Si trattava di una inondazione in piena regola. Un corso d’acqua superiore gonfiato dalla pioggia aveva straripato e scendendo giù per la selva, aveva formato nella parte avallata quella specie di fiume improvvisato.
Per riguadagnare la parte alta del bosco e la strada, era mestieri attraversare quel torrente; e non c’era tempo da perdere, perché le acque ingrossavano sempre più e il tramonto si avvicinava.

- Bisogna uscire ad ogni costo - disse Enrico, non senza inquietudine.

- Usciamo - rispose sospirando Geltrude, tentando di mettere il piedino fuori della soglia della grotta.

Il cacciatore la trattenne appena in tempo.

- Siete pazza esclamò - l’acqua arriverà già a quest’ora sopra le mie ginocchia, e la furia con cui scende vi travolgerebbe.

- Non possiamo passar qui la notte - rispose gaiamente la fanciulla, inconscia del pericolo. Come fare?

- Concedete che io vi trasporti sulle braccia attraverso il torrente.

Per tutta risposta Geltrude con ingenuo abbandono passò il manco braccio attraverso al collo del cacciatore e appoggiò all’omero di lui la bellissima testa. Enrico la sollevò come una bimba e mosse i primi passi nel torrente. Ma il fondo era sdrucciolevole; l’acqua rapida e saliva molto più che egli non credesse. In breve sentì che non avrebbe potuto resistere alla furia e dovette ritornare indietro e posare sulla soglia della grotta il prezioso fardello.

- Impossibile! - esclamò.

Ma oltre all’emozione prodottagli dalla situazione, Enrico si sentiva invaso da un’altro trasporto. Quelle morbide forme che egli aveva cullato nelle sue braccia poderose per alcuni istanti, l’alito soave di Geltrude che si era confuso col suo, il contatto dei loro capelli, lo avevano reso pazzo di amore, sentiva che lo trascinavano...
E Geltrude rideva, rideva sempre.

- Ma non sai, disgraziata, - gridò riaccostandosele e protendendole di nuovo le braccia, che siamo perduti?

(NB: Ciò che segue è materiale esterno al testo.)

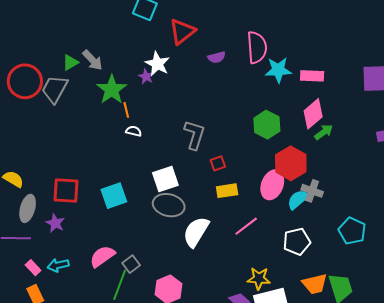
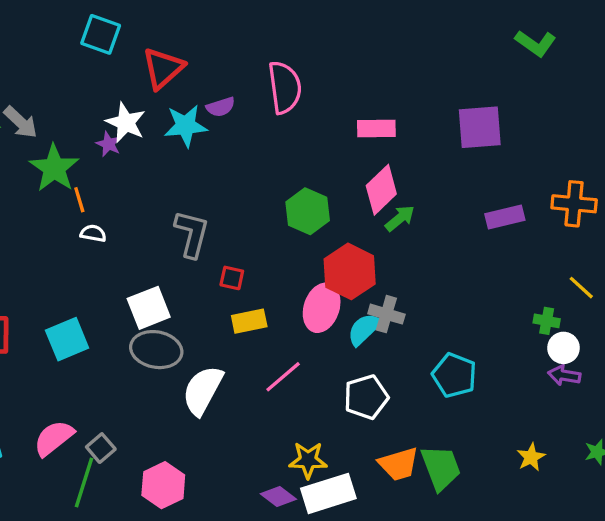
cyan star: (278, 70) -> (186, 126), moved
red square: (218, 163) -> (232, 278), turned 35

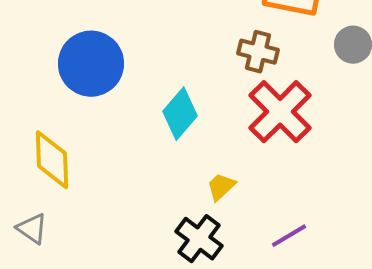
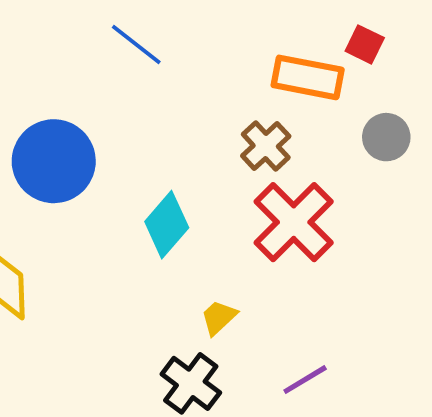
brown cross: (258, 52) -> (266, 146), turned 33

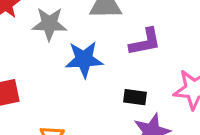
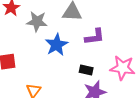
blue star: (84, 59) -> (57, 45), turned -30

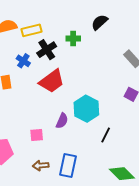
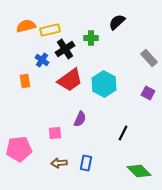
cyan hexagon: (86, 109) -> (104, 84), moved
blue rectangle: (68, 165) -> (86, 163), size x0.7

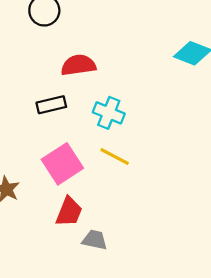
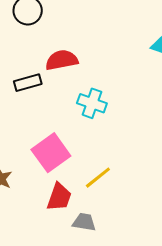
black rectangle: (51, 105) -> (28, 83), moved
yellow line: (115, 156) -> (98, 178), moved, turned -64

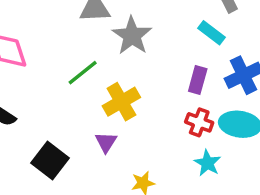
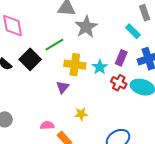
yellow cross: (121, 102) -> (75, 65), turned 30
black square: (50, 160) -> (30, 59), moved
cyan star: (207, 163) -> (100, 67), moved

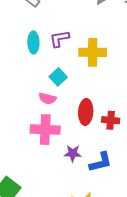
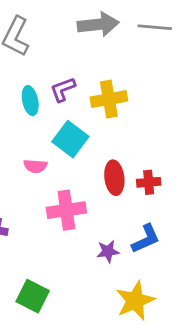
cyan square: (58, 77) -> (70, 139), size x1.5
pink semicircle: (47, 98) -> (35, 166), moved
purple star: (73, 153) -> (108, 251), moved

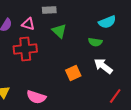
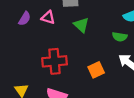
red cross: (25, 49) -> (54, 61), moved

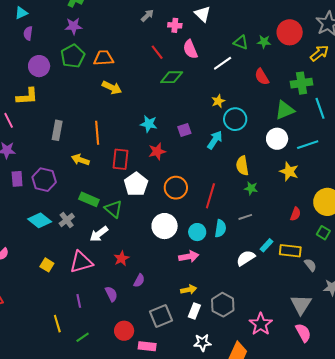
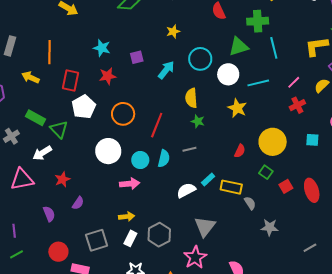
cyan circle: (235, 119) -> (200, 59), moved
purple line: (79, 301) -> (14, 231), moved
gray triangle: (301, 304) -> (205, 227), moved

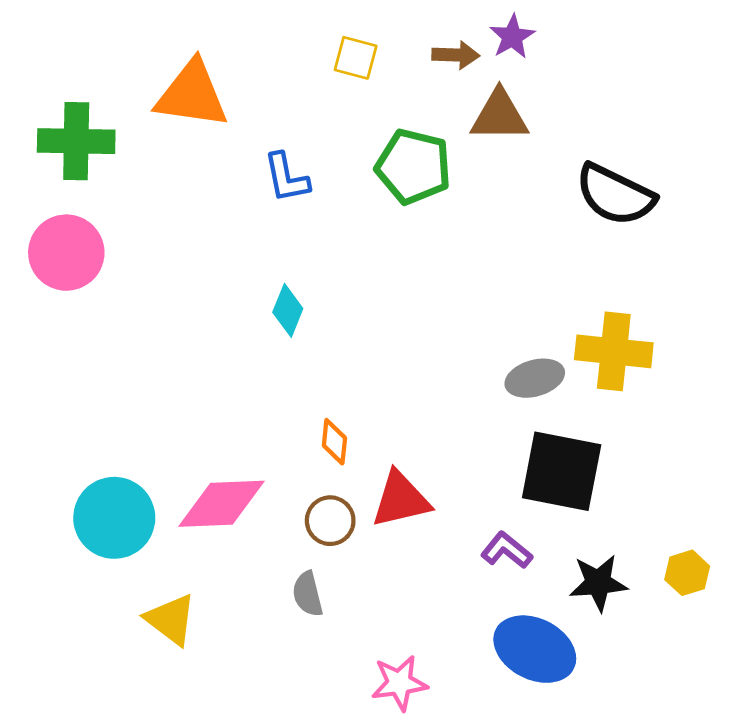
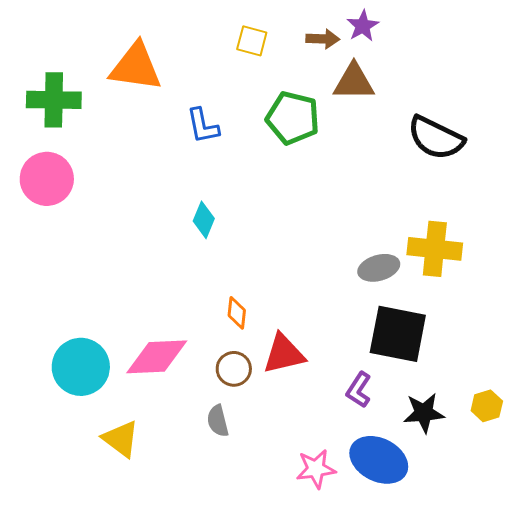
purple L-shape: (507, 550) -> (359, 390), turned -96
pink star: (399, 683) -> (316, 469), moved

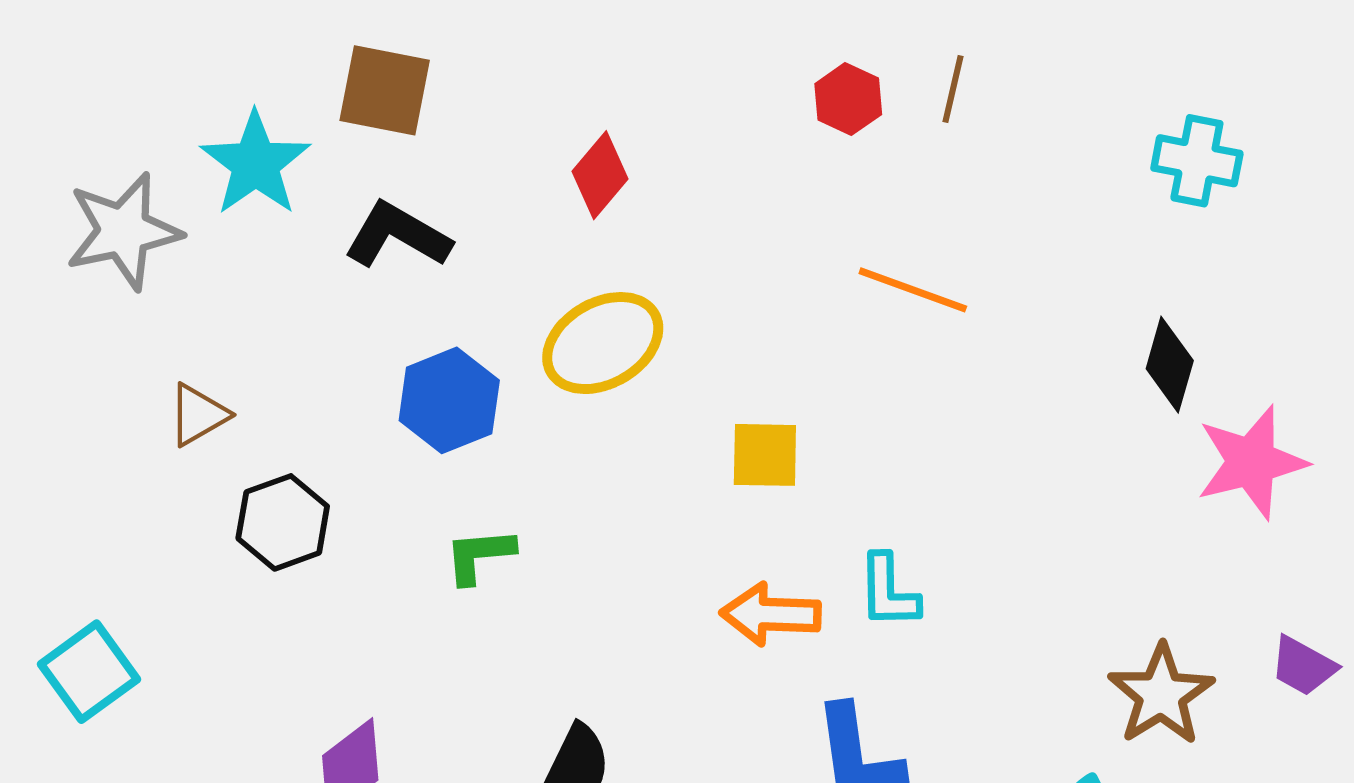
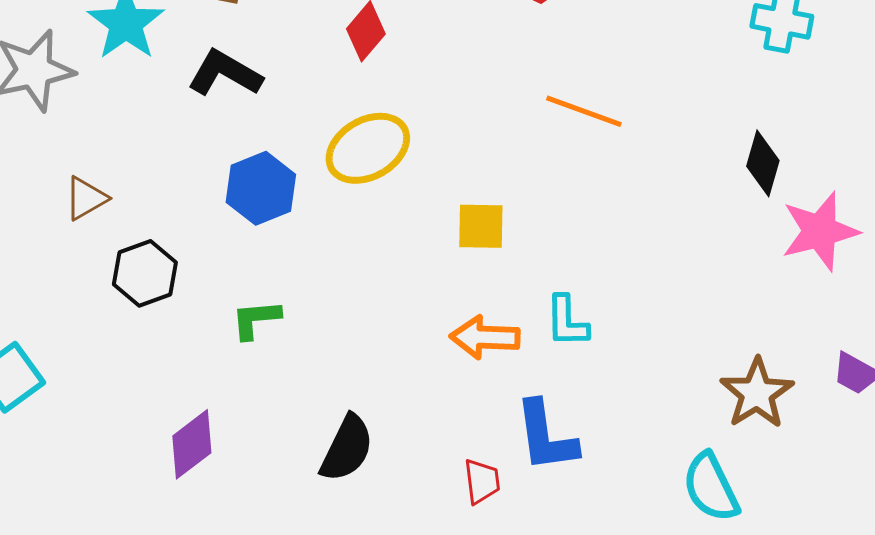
green L-shape: (479, 555) -> (256, 319), moved

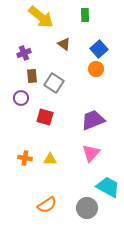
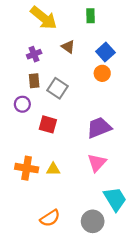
purple cross: (24, 53) -> (34, 54), moved
orange cross: (25, 158) -> (27, 168), size x1.5
cyan trapezoid: (108, 187) -> (115, 199), turned 30

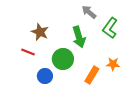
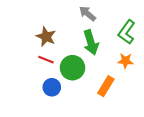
gray arrow: (89, 12) -> (87, 14), moved
red line: (28, 52) -> (46, 60), moved
orange star: (113, 64) -> (125, 61), moved

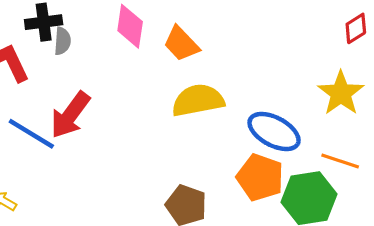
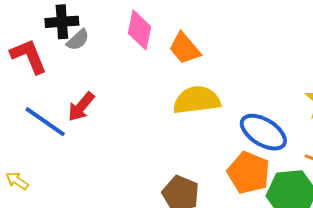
gray semicircle: (62, 41) -> (78, 40), turned 40
red arrow: (70, 115) -> (81, 107), size x0.7

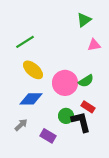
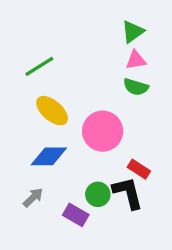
pink triangle: (94, 45) -> (136, 60), moved
green semicircle: (86, 81) -> (136, 87), moved, turned 49
green circle: (66, 116) -> (98, 194), moved

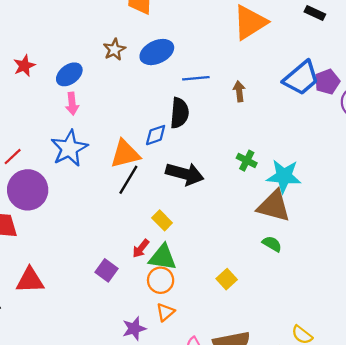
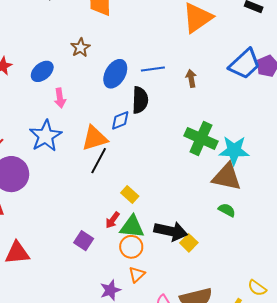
blue ellipse: (157, 52) -> (115, 74), moved, turned -32
pink arrow: (72, 104) -> (60, 98), moved
green cross: (247, 161) -> (201, 138), size x1.8
black arrow: (185, 174) -> (171, 231), moved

- Che importa se mi ami? - rispose collo stesso tono eccitato la fanciulla, in preda pur essa al fascino della passione. Un istante di felicità, non vale una vita stupida e noiosa?

Enrico afferrò di nuovo Geltrude fra le braccia e stringendola disperatamente al seno le diede un bacio, sulle labbra, lungo, intenso, snervante. E fu quello il punto che li vinse.
Fu un’orgia di amplessi frenetici, quella a cui i due giovani inebbriati si abbandonarono; un’orgia, nella quale la passione toccò lo zenit. Si credevano votati a morte sicura e volevano giungervi per un’agonia deliziosa.

Un ultimo raggio di sole occiduo, traversando fra le fronde degli alberi penetrò nella grotta a svegliare i due innamorati dal loro delirio; si sciolsero simultaneamente dall’ultimo gagliardo amplesso e tornarono sul limitare del loro ricovero.
L’imperverso torrente aveva smessa la furia della sua corsa, le acque erano discese a un bassissimo livello e fu agevole al cacciatore di attraversarlo, e di riguadagnare la strada della macchia, portando in salvo la fanciulla che aveva ripresa sulle sue braccia tuttora fremebonde.